Corporations are certainly not ignoring women. Thousands of leadership training dollars are spent to get more women to the top. If women don’t get enough tips for meteoric advancement from employers, more strategies for breaking the glass ceiling are offered by women’s professional associations of every kind.
But the reality is that relatively few women are specifically aiming for the C-Suite. This is not a truth women reveal in leadership training sessions or in annual review discussions with a boss. Today women feel pressured to do their part for the sisterhood and “lean in”—even if what they really want is to do is lean in-between.
Women still shoulder the lion’s share of two huge caregiving roles—for children and aging parents. Even the most hard-driving women tend to reach a point when 24/7 job responsibilities and long hours away from home are difficult to sustain.
One of my coaching clients, Georgia, is a prime example: early forties, Ivy League B.A. and M.B.A., managing hundreds of people and millions of dollars in a highly compensated senior role at a Fortune 100 company. She’s also the mother of two young children. She’s got all the household helpers to make it possible for her to be at her desk from dawn until dusk and travel the globe. But on a recent trip she thought: “I’m supposed to want this success and keep pushing for more, but I never see my kids and I don’t need this job to prove that I’m successful or ambitious.”
Then we talked about pulling back a bit and not driving so hard while her children are young. But she says there’s no support for “those” women and she fears being judged as a “lightweight.” She admits it’s easier to leave, and she soon will.
I know thousands of Georgias who have one foot on the off ramp or left what they perceived as an inflexible, unrelenting grind long ago. It’s a talent drain corporations need to stop—for the benefit of their own bottom line and to help women with what they need most…a future that is financially secure.

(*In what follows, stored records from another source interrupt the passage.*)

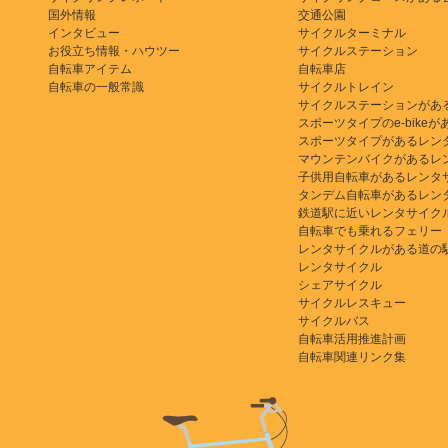
国外情報
交通公園
インタビュー
サイクルターミナル
お役立ち情報・ハウツー
サイクルステーション
自転車アイテム
自転車店
自転車の一般常識
サイクルトレイン
サイクルステーションがあ
スポーツタイプのe-bikeがある
スポーツタイプがあるレン
マウンテンバイクがあるレ
子供用自転車があるレンタ
タンデム自転車があるレン
鉄道駅に近いレンタサイク
自転車でも乗れるフェリー
レンタサイクルがある道の
レンタサイクル
シェアサイクル
サイクルレスキュー
サイクルバス
自転車活用推進計画
自転車関連リンク集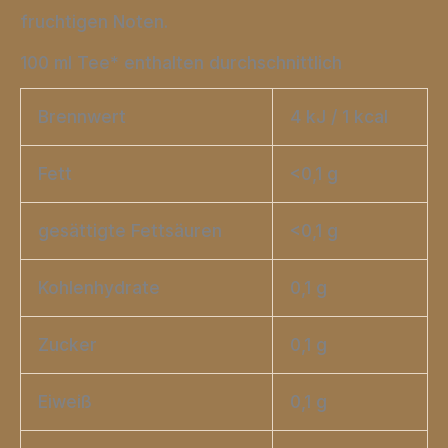
fruchtigen Noten.
100 ml Tee* enthalten durchschnittlich
Brennwert
4 kJ / 1 kcal
Fett
<0,1 g
gesättigte Fettsäuren
<0,1 g
Kohlenhydrate
0,1 g
Zucker
0,1 g
Eiweiß
0,1 g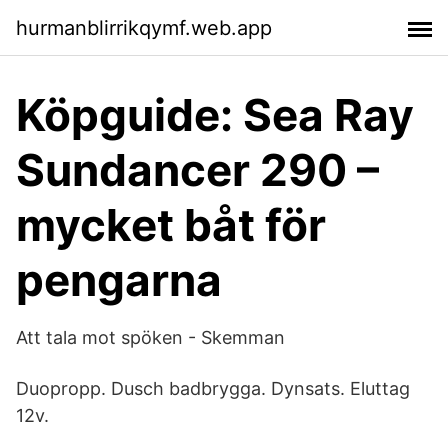
hurmanblirrikqymf.web.app
Köpguide: Sea Ray
Sundancer 290 –
mycket båt för
pengarna
Att tala mot spöken - Skemman
Duopropp. Dusch badbrygga. Dynsats. Eluttag
12v.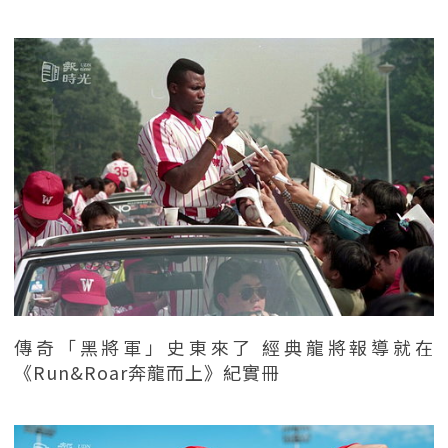
傳奇「黑將軍」史東來了 經典龍將報導就在
《Run&Roar奔龍而上》紀實冊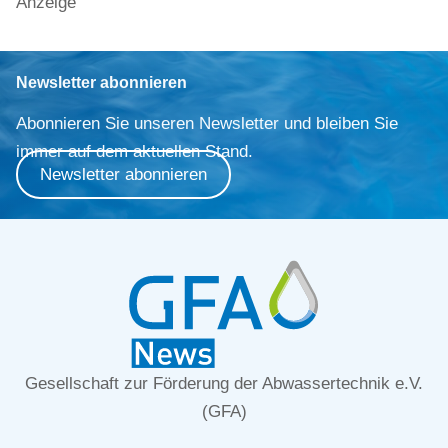
Anzeige
Newsletter abonnieren
Abonnieren Sie unseren Newsletter und bleiben Sie
immer auf dem aktuellen Stand.
Newsletter abonnieren
Gesellschaft zur Förderung der Abwassertechnik e.V.
(GFA)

How can you keep Georgia and other smart women on your team so they can balance work and life? Here are eight ways.
Redefine ambition. Ambitious women are not only the ones gunning for the C-Suite. Plenty of smart women want to make a meaningful contribution that fits alongside caregiving roles. The definition of ambition is a strong desire to do or achieve something, not to be CEO. For most women the ability to blend work and life for personal and financial well-being is the highest form of success. Lots of job titles can get them to that nirvana and the only way forward is not up.

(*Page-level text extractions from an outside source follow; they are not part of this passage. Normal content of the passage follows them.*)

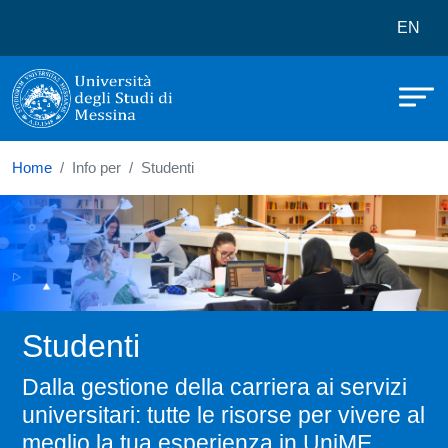
Università degli Studi di Messina
Salta al contenuto principale
Menù 
EN
Home
Info per
Studenti
Studenti
Dalla gestione della carriera ai servizi
universitari: tutte le risorse per vivere al
meglio la tua esperienza in UniME.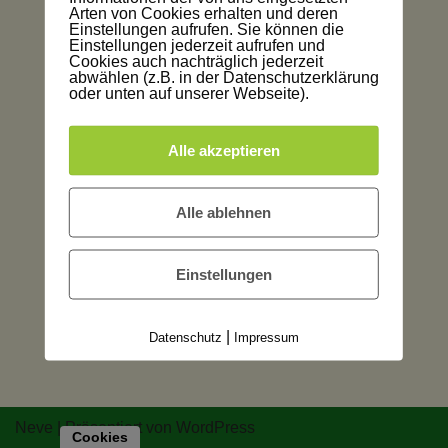
Arten von Cookies erhalten und deren
Einstellungen aufrufen. Sie können die
Einstellungen jederzeit aufrufen und
Cookies auch nachträglich jederzeit
abwählen (z.B. in der Datenschutzerklärung
oder unten auf unserer Webseite).
Alle akzeptieren
Alle ablehnen
Einstellungen
|
Datenschutz
Impressum
Neve
| Präsentiert von
WordPress
Cookies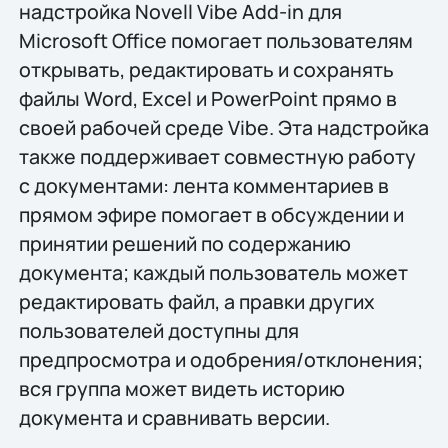
надстройка Novell Vibe Add-in для
Microsoft Office помогает пользователям
открывать, редактировать и сохранять
файлы Word, Excel и PowerPoint прямо в
своей рабочей среде Vibe. Эта надстройка
также поддерживает совместную работу
с документами: лента комментариев в
прямом эфире помогает в обсуждении и
принятии решений по содержанию
документа; каждый пользователь может
редактировать файл, а правки других
пользователей доступны для
предпросмотра и одобрения/отклонения;
вся группа может видеть историю
документа и сравнивать версии.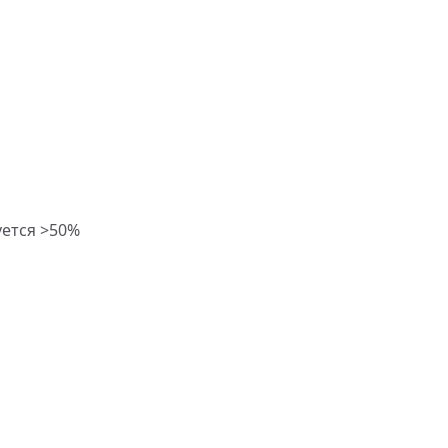
уется >50%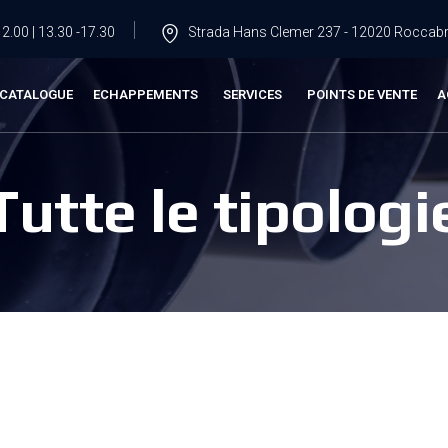
2.00 | 13.30 -17.30
Strada Hans Clemer 237 - 12020 Roccabru
CATALOGUE
ECHAPPEMENTS
SERVICES
POINTS DE VENTE
A
Tutte le tipologi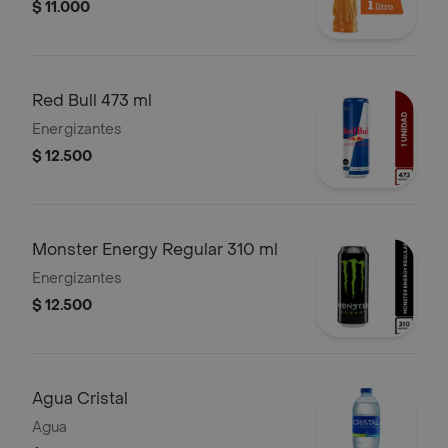
$ 11.000
Red Bull 473 ml
Energizantes
$ 12.500
Monster Energy Regular 310 ml
Energizantes
$ 12.500
Agua Cristal
Agua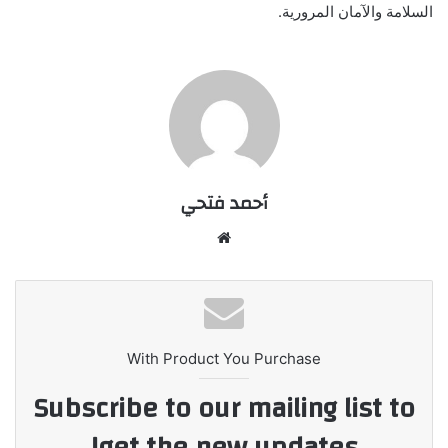
السلامة والآمان المرورية.
أحمد فتحي
موقع
الويب
With Product You Purchase
Subscribe to our mailing list to
get the new updates!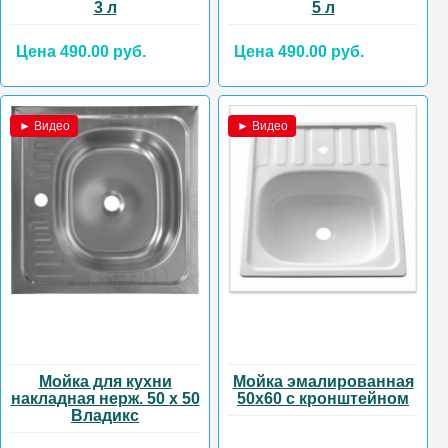
3 л
5 л
Цена 490.00 руб.
Цена 490.00 руб.
► Видео
► Видео
Мойка для кухни
Мойка эмалированная
накладная нерж. 50 х 50
50х60 с кронштейном
Владикс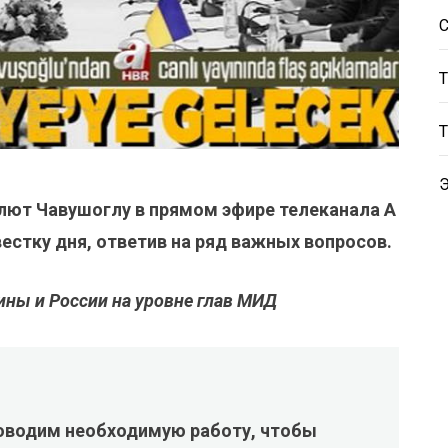
лют Чавушоглу в прямом эфире телеканала A
стку дня, ответив на ряд важных вопросов.
ны и России на уровне глав МИД
роводим необходимую работу, чтобы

Give leadership a wide berth. Corporations also tend to glorify leaders who are heading departments or divisions. The fact is that leaders can be at every level and in every job. Women in heavy caregiving mode may be happy in less demanding, but still important roles. They leave jobs because they feel stretched to the limit with work and family responsibilities, but also largely because they don’t feel appreciated as valuable members of the team.
Revisit your leadership training budget. Are you allocating 100% of your leadership training budget to the maybe 10% of women who are truly engaged in a C-Suite quest? Keep helping those women get to the top but break off some significant dollars to help ambitious women who aren’t worried about big promotions and instead want strategies (at least for now) for continually “growing in place”.

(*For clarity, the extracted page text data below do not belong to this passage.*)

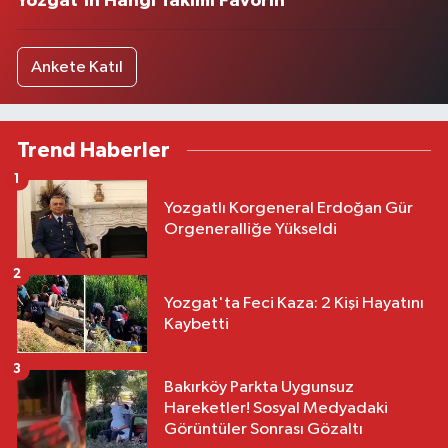
Yozgat'ın Hangi Takımı Favorin
Ankete Katıl
Trend Haberler
1
Yozgatlı Korgeneral Erdoğan Gür
Orgeneralliğe Yükseldi
2
Yozgat'ta Feci Kaza: 2 Kişi Hayatını
Kaybetti
3
Bakırköy Parkta Uygunsuz
Hareketler! Sosyal Medyadaki
Görüntüler Sonrası Gözaltı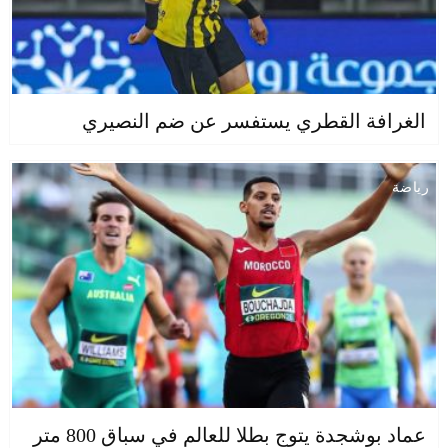
الغرافة القطري يستفسر عن ضم النصيري
رياضة
عماد بوشجدة يتوج بطلا للعالم في سباق 800 متر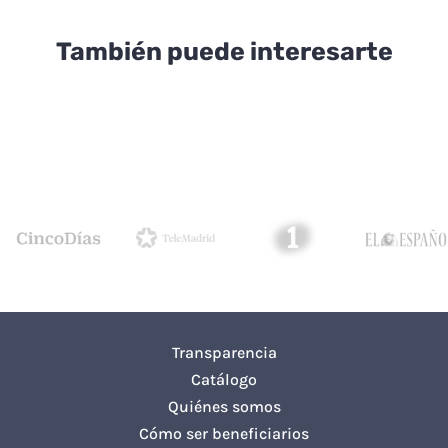
También puede interesarte
Transparencia
Catálogo
Quiénes somos
Cómo ser beneficiarios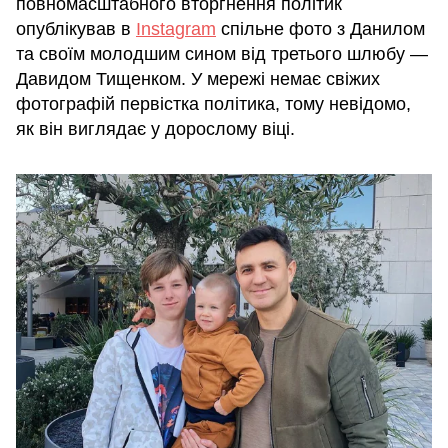
повномасштабного вторгнення політик
опублікував в
Instagram
спільне фото з Данилом
та своїм молодшим сином від третього шлюбу —
Давидом Тищенком. У мережі немає свіжих
фотографій первістка політика, тому невідомо,
як він виглядає у дорослому віці.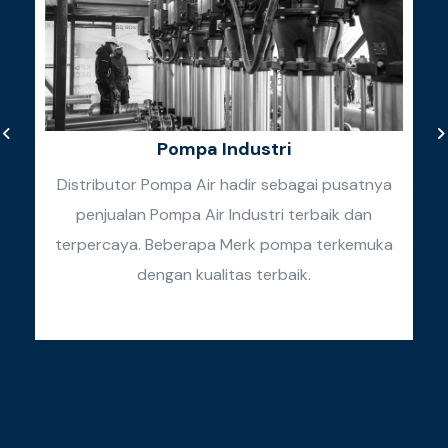
Pompa Industri
Distributor Pompa Air hadir sebagai pusatnya
penjualan Pompa Air Industri terbaik dan
k
terpercaya. Beberapa Merk pompa terkemuka
k
dengan kualitas terbaik.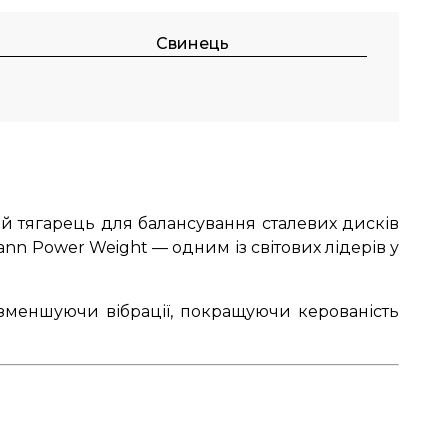
Свинець
 тягарець для балансування сталевих дисків
ann Power Weight — одним із світових лідерів у
 зменшуючи вібрації, покращуючи керованість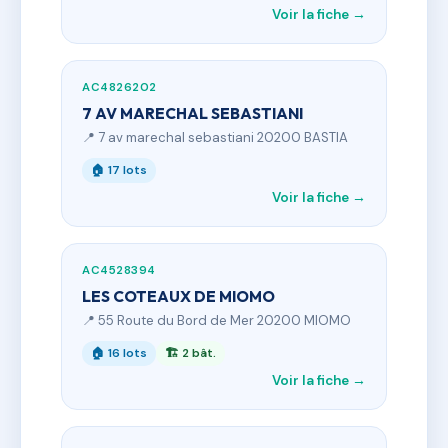
Voir la fiche →
AC4826202
7 AV MARECHAL SEBASTIANI
📍 7 av marechal sebastiani 20200 BASTIA
🏠 17 lots
Voir la fiche →
AC4528394
LES COTEAUX DE MIOMO
📍 55 Route du Bord de Mer 20200 MIOMO
🏠 16 lots
🏗 2 bât.
Voir la fiche →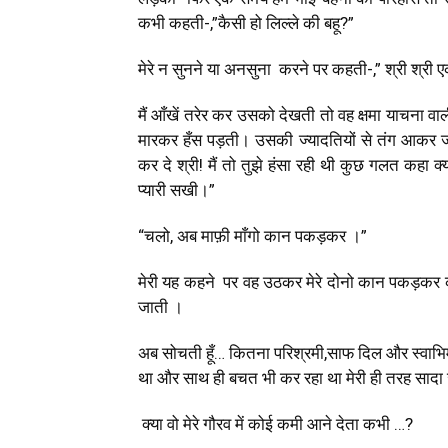
कभी कहती-,”कैसी हो लिल्ले की बहू?”
मेरे न सुनने या अनसुना करने पर कहती-,” श्री श्री एक
मैं आँखें तरेर कर उसको देखती तो वह क्षमा याचना व
मारकर हँस पड़ती। उसकी ज्यादतियों से तंग आकर 
कर दे श्री! मैं तो तुझे हंसा रही थी कुछ गलत कहा क्य
प्यारी सखी।”
“चलो, अब माफ़ी माँगो कान पकड़कर ।”
मेरी यह कहने पर वह उठकर मेरे दोनो कान पकड़कर क
जाती ।
अब सोचती हूँ… कितना परिश्रमी,साफ दिल और स्वाभिमा
था और साथ ही बचत भी कर रहा था मेरी ही तरह सादा 
क्या वो‌ मेरे गौरव में कोई कमी आने देता कभी …?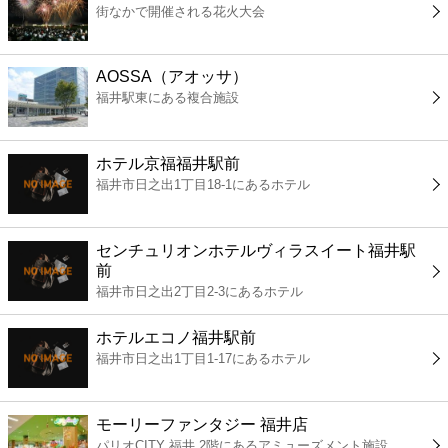
街なかで開催される花火大会
コンビニ
薬局
AOSSA（アオッサ）
福井駅東にある複合施設
スーパー
ホテル京福福井駅前
エンタメ
福井市日之出1丁目18-1にあるホテル
レジャー
センチュリオンホテルヴィラスイート福井駅
前
書店
福井市日之出2丁目2-3にあるホテル
ホテルエコノ福井駅前
ファミレス
福井市日之出1丁目1-17にあるホテル
ファーストフード
モーリーファンタジー 福井店
パリオCITY 福井 2階にあるアミューズメント施設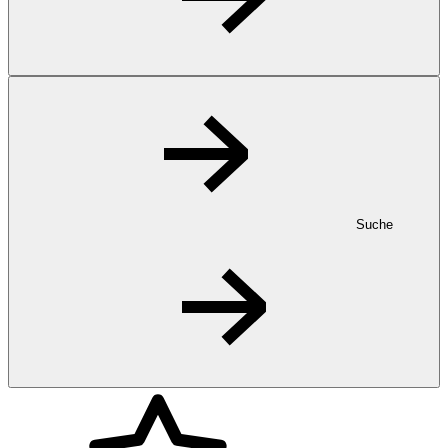
Suche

Expand wellness programming to help caregivers blend work and life. Focus on the needs of caregivers who could also be men—especially when it involves ill or aging parents. Develop programs on parenting, eldercare, childcare, time management, etc.—and offer tips to reduce employee stress.
Zero in on financial wellness, too. You probably tell employees all the reasons why they should maximize 401(k) savings. But for women, it’s important to address the high cost of career breaks. They often say they’ll leave for a “couple of years” but stay out an average of 12. The cost is phenomenal: every year out of the workforce they forfeit up to four times their compensation, and you face big costs for onboarding replacements, too.
Find out what kind of flexibility women really want. Employers hear “flexibility” and assume every woman wants a part-time job or 100% work at home. Flexibility means different things to different people. Survey women about what they want, which often isn’t the moon. Many women are fine working in your office full-time but just want to arrive a bit later after getting children off to school or leave at a reasonable hour for a regular family dinner.
Figure out how to institutionalize flexibility as an employee benefit. Think back to when 401(k) plans, for example, had to be adapted for your workforce. It was a big job to establish a plan. But you did it, and you can make flexibility a company-wide benefit with limits, guidelines and equity for all. “How to Be Eligible to Work at Home” could outline how many days are allowed, optimal home office set-ups, meeting logistics, etc.
Get work-life mentors front and center. Women can see senior women who have clawed their way to a high rung on the ladder, but they only know these women worked hard and negotiated well. Even more valuable would be knowing how women at all levels have found ways to blend work and life at different family stages.
When diversity of ambition is recognized, employers visibly embrace all smart and talented contributors—and women who are also caregivers will stay on the path to long-term financial security and personal growth.